T = 0.3s: The dot on your map moves.

T = 0.31s: Consumer 1 commits offset 5,483 to Kafka. Bookmark updated.

Total time from captain moving to your screen updating: under 500ms. No database was touched for location. The DB only gets written to once at ride completion, when billing calculates the fare from the final event.


Why This Doesn't Break

Three guarantees baked into Kafka:

Replication — every partition is copied to 2–3 servers. One server dies, another takes over. No message is lost.

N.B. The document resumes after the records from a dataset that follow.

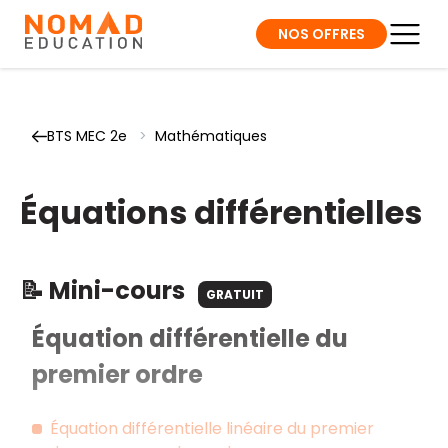
NOS OFFRES
BTS MEC 2e
>
Mathématiques
Équations différentielles
📝 Mini-cours
GRATUIT
Équation différentielle du
premier ordre
Équation différentielle linéaire du premier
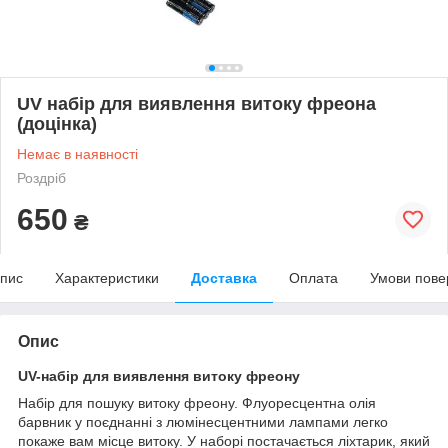
UV набір для виявлення витоку фреона
(доцінка)
Немає в наявності
Роздріб
650
₴
пис
Характеристики
Доставка
Оплата
Умови пове
Опис
UV-набір для виявлення витоку фреону
Набір для пошуку витоку фреону. Флуоресцентна олія
барвник у поєднанні з люмінесцентними лампами легко
покаже вам місце витоку. У наборі постачається ліхтарик, який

Offset commits — a message is only "done" after the consumer says so. Crash mid-processing, it replays. Nothing is silently skipped.

Retention — messages stay for 7 days regardless of whether anyone read them. If Rapido finds a billing bug next Tuesday, they can replay the entire week's “ride events” and recalculate everything correctly.


The End

Kafka is the reason your captain's dot moves smoothly instead of your app crashing Rapido's servers.

It decouples the people who create data from the people who need it. It handles scale that would kill a database. And it does it while keeping every message safe, ordered, and replayable.

The next time you watch that dot move across the map — that's Kafka, quietly doing its job.


Topics covered: message streams, producer-consumer pattern, topics, partitions, offsets, consumer groups, replication, real-time WebSocket push.